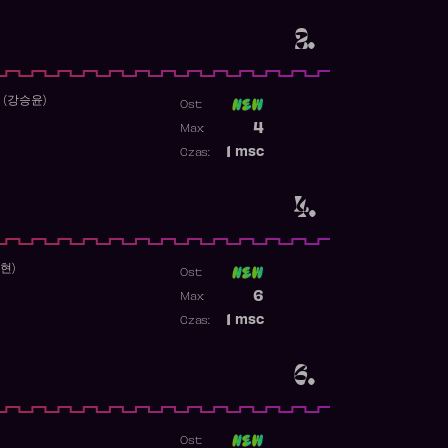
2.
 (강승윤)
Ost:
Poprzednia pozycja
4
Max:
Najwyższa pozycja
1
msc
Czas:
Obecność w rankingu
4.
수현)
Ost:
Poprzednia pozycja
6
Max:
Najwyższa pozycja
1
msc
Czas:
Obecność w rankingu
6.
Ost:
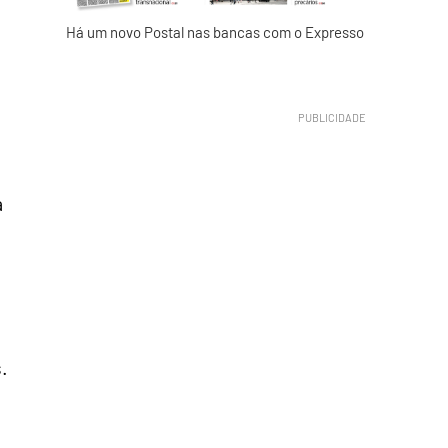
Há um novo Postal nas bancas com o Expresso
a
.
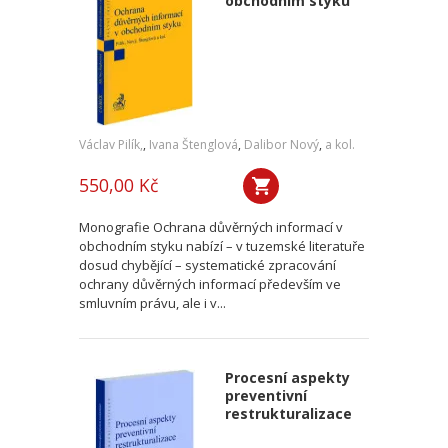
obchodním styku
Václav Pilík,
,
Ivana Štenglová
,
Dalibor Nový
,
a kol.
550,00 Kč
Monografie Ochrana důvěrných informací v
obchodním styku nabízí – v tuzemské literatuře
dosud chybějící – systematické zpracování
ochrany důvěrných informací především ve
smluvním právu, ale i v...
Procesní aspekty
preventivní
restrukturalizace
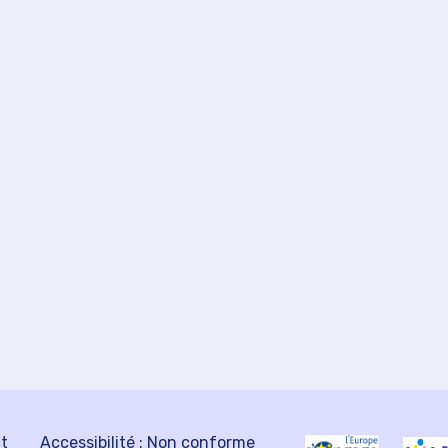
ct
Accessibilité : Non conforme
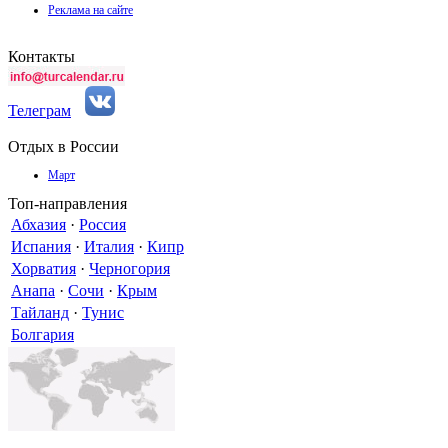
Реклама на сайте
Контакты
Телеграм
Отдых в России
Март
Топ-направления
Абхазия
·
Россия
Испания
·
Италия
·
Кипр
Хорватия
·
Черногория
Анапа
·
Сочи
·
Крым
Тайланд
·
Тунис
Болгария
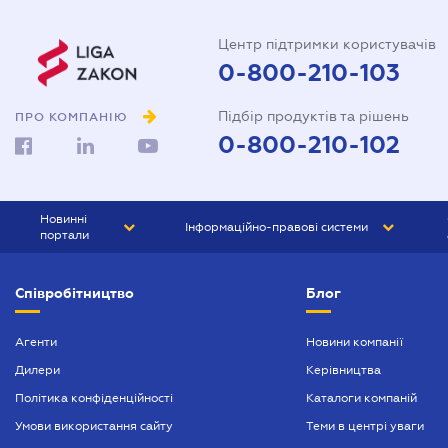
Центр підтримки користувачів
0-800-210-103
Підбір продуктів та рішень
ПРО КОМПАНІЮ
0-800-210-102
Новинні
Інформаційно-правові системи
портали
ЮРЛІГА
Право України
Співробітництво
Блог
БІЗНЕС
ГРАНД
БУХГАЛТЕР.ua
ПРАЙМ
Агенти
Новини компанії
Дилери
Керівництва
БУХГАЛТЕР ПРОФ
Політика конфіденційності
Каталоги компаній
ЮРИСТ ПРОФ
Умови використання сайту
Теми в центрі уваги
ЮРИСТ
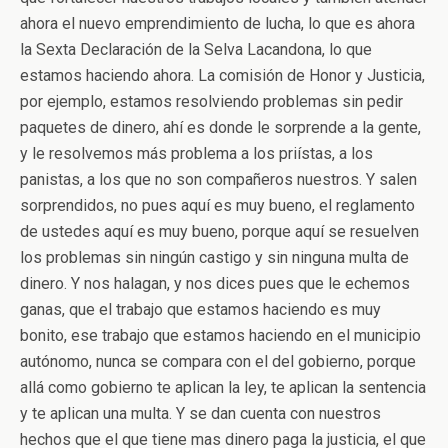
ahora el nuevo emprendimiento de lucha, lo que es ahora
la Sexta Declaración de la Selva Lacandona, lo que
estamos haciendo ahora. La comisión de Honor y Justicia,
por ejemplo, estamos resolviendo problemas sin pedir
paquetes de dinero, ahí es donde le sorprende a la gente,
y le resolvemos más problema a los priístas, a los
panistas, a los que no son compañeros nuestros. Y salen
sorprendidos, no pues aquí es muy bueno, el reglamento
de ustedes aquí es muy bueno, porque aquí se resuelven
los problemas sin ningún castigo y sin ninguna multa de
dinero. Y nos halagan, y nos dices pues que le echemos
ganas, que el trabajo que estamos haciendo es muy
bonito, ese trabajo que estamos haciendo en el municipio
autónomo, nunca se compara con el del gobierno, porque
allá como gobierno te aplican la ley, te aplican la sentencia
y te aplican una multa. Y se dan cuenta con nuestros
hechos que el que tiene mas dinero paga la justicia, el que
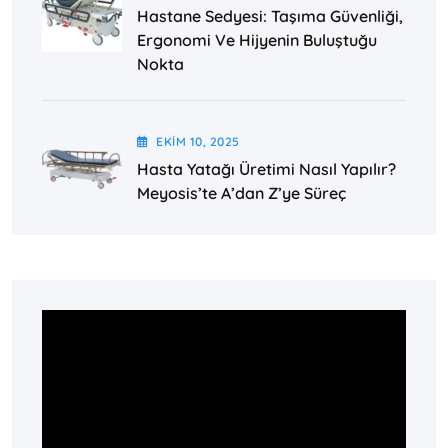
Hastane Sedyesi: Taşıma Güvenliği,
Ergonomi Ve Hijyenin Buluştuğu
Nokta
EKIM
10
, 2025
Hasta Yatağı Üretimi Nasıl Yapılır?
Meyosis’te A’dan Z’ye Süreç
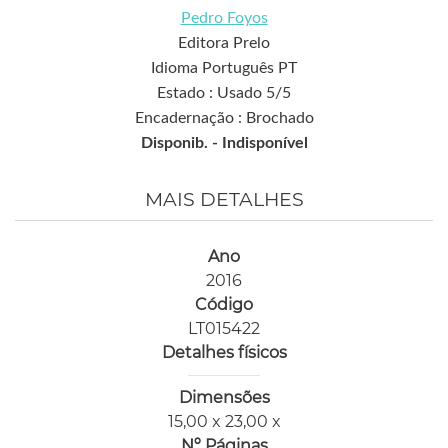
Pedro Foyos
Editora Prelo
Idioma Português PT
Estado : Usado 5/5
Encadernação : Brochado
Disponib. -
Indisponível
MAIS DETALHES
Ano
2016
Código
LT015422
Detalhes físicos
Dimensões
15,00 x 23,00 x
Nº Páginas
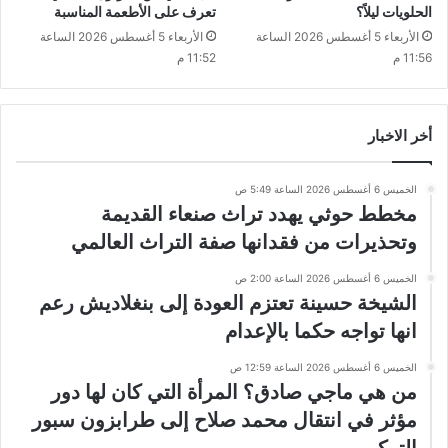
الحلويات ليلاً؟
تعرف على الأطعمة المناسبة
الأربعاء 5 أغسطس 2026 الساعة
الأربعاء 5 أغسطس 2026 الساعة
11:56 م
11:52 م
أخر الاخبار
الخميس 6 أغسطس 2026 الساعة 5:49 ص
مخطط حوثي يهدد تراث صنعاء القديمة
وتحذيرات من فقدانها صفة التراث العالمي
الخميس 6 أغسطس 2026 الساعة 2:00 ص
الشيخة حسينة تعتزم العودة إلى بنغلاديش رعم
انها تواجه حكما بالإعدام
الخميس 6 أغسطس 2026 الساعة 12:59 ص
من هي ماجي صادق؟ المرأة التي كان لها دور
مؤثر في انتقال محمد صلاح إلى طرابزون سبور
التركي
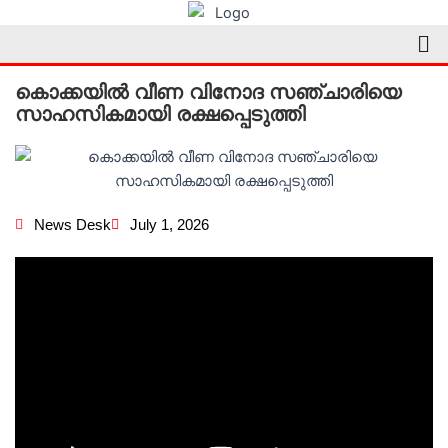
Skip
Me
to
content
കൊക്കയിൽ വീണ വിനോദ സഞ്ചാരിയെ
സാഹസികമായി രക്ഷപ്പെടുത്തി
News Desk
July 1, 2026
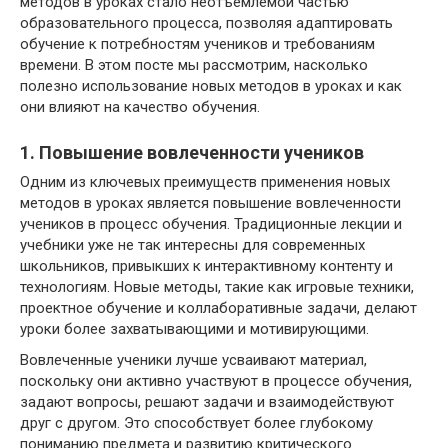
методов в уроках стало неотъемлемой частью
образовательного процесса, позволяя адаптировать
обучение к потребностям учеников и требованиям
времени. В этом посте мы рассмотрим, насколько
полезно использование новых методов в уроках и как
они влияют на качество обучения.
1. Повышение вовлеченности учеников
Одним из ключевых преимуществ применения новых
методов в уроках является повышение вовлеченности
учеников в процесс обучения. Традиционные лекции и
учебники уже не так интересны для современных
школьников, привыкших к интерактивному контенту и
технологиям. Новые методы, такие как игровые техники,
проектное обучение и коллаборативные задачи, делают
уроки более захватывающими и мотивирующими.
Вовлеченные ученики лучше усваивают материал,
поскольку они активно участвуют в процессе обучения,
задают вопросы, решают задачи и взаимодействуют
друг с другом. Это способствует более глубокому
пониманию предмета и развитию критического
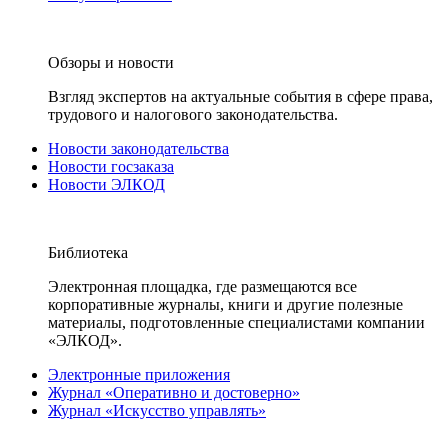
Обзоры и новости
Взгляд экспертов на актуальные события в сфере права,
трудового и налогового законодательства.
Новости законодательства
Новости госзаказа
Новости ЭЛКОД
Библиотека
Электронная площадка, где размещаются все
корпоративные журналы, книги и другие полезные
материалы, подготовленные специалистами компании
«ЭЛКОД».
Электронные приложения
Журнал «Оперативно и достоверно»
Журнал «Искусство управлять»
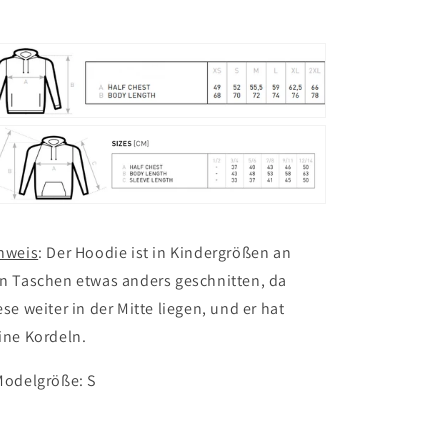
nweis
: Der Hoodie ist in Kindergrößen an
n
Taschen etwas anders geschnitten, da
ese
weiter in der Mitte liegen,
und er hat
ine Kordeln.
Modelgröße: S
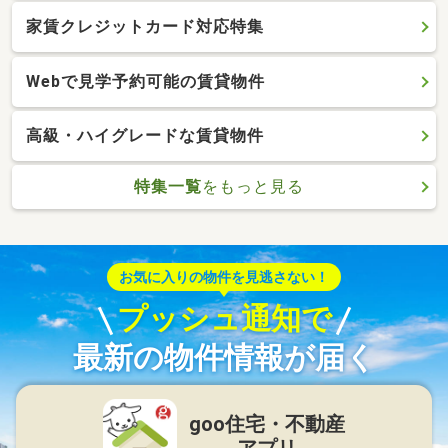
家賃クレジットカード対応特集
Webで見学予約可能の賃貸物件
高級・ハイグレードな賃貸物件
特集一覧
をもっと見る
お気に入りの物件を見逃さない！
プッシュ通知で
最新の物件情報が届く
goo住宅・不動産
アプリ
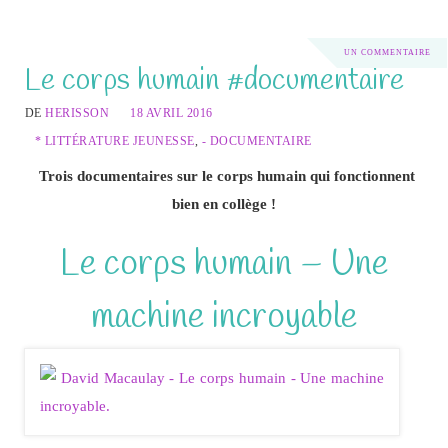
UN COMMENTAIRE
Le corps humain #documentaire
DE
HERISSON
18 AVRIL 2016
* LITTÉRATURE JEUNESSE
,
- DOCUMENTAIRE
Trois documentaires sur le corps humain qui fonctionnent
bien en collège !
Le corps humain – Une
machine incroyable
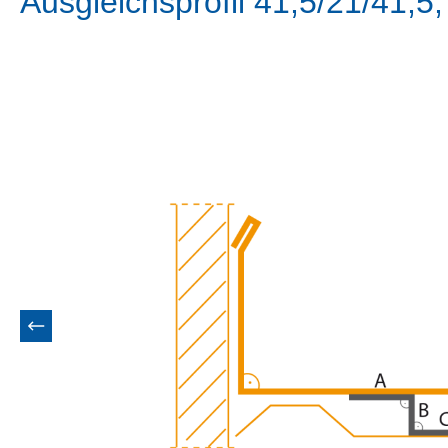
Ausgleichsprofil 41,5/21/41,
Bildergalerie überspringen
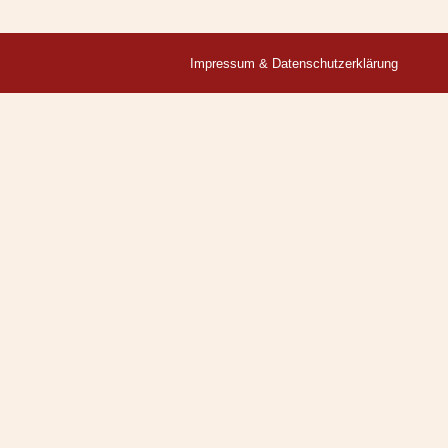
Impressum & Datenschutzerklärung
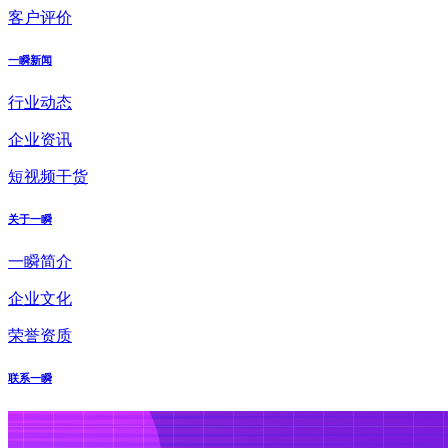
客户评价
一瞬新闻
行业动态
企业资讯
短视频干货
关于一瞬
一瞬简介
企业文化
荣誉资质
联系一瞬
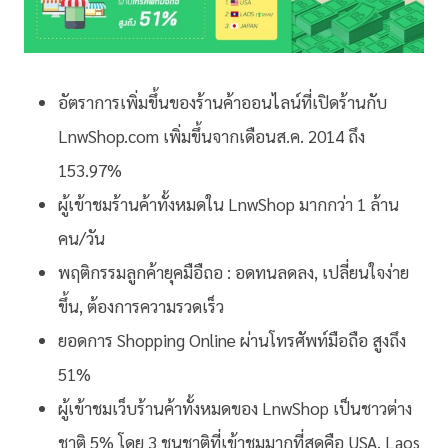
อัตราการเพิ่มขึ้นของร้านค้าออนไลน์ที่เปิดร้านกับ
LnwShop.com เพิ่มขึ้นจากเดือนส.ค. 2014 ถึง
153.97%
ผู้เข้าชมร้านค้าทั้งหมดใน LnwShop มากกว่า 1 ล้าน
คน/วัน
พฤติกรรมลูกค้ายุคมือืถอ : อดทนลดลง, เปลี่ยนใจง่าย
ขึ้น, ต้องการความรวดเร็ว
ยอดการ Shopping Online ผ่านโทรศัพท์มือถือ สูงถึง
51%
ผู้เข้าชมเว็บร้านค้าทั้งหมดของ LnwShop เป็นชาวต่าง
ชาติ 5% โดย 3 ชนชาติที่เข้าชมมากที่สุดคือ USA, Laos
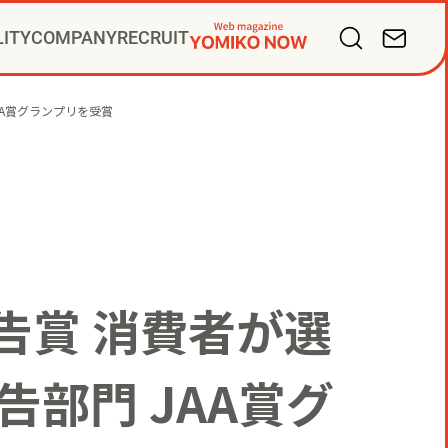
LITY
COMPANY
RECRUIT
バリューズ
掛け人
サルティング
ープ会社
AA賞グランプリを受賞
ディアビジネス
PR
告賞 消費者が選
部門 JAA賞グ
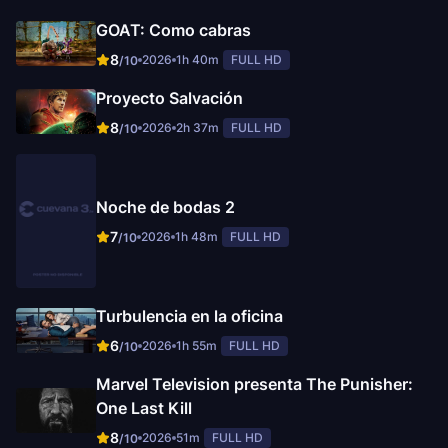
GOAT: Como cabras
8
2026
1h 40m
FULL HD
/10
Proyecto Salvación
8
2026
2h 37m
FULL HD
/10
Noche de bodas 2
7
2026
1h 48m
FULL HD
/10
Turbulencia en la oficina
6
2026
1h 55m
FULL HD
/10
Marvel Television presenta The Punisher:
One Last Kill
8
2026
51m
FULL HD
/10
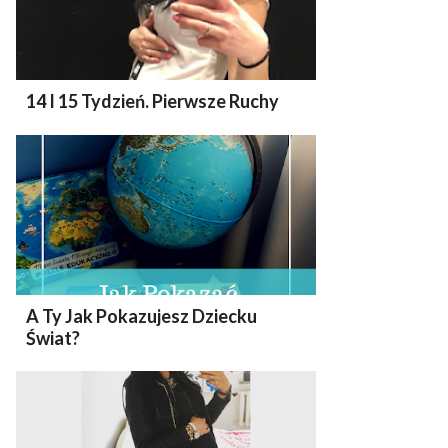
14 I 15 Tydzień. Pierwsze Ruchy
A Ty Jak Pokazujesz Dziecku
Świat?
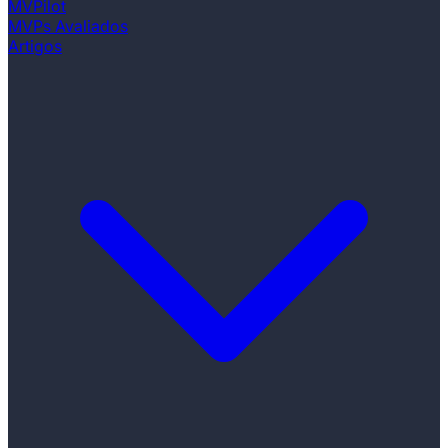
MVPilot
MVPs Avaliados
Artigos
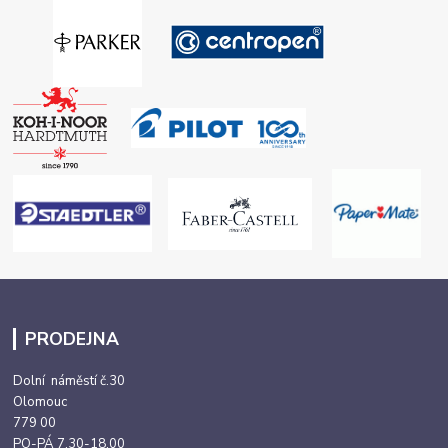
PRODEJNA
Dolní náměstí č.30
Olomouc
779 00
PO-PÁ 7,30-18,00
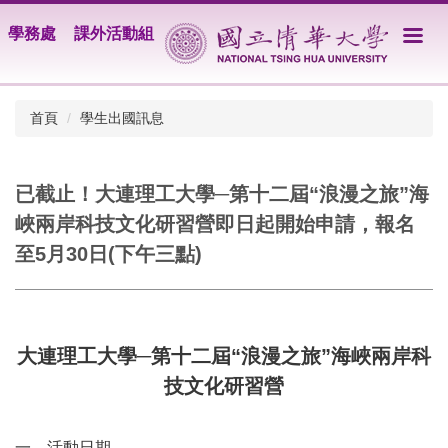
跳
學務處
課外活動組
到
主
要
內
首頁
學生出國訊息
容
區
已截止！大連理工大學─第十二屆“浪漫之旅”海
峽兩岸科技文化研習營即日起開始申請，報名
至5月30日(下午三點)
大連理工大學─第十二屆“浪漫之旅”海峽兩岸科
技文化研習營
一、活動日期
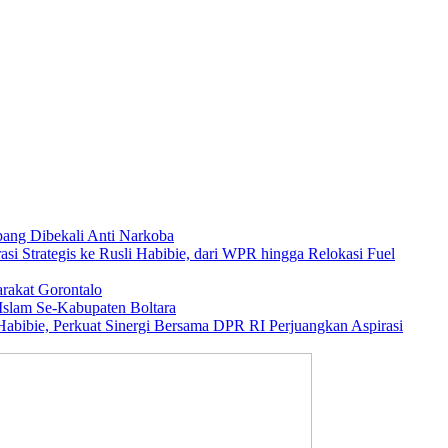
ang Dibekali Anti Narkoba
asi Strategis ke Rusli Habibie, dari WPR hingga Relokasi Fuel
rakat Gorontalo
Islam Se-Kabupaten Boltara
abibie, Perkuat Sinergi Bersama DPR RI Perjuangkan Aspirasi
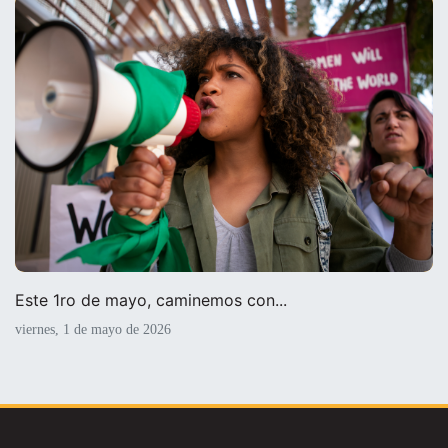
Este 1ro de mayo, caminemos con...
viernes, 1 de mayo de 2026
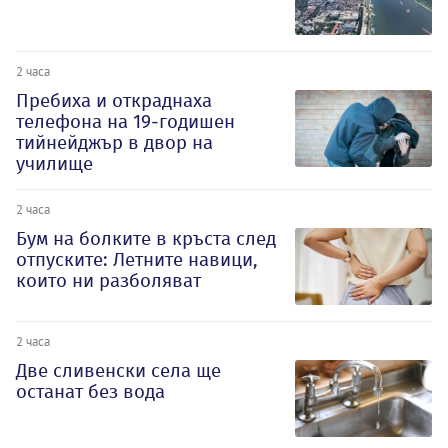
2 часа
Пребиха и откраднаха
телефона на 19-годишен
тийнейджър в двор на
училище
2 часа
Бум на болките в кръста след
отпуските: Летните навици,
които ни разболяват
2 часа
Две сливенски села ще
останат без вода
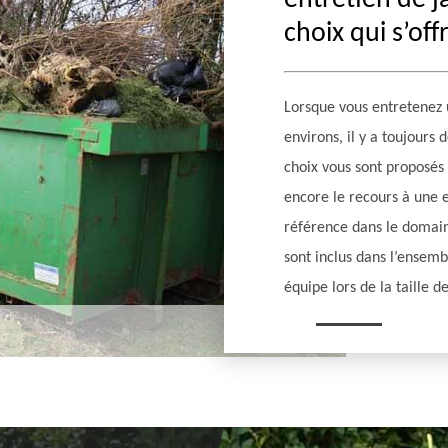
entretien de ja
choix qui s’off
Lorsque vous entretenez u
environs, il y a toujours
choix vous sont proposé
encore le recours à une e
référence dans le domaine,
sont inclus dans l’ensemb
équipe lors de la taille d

_ _ _

*Prompt:*
Locate the string "ahora" in the listing above and copy every line where it occurs.

*Solution to this task:*
ahora el nuevo emprendimiento de lucha, lo que es ahora
estamos haciendo ahora. La comisión de Honor y Justicia,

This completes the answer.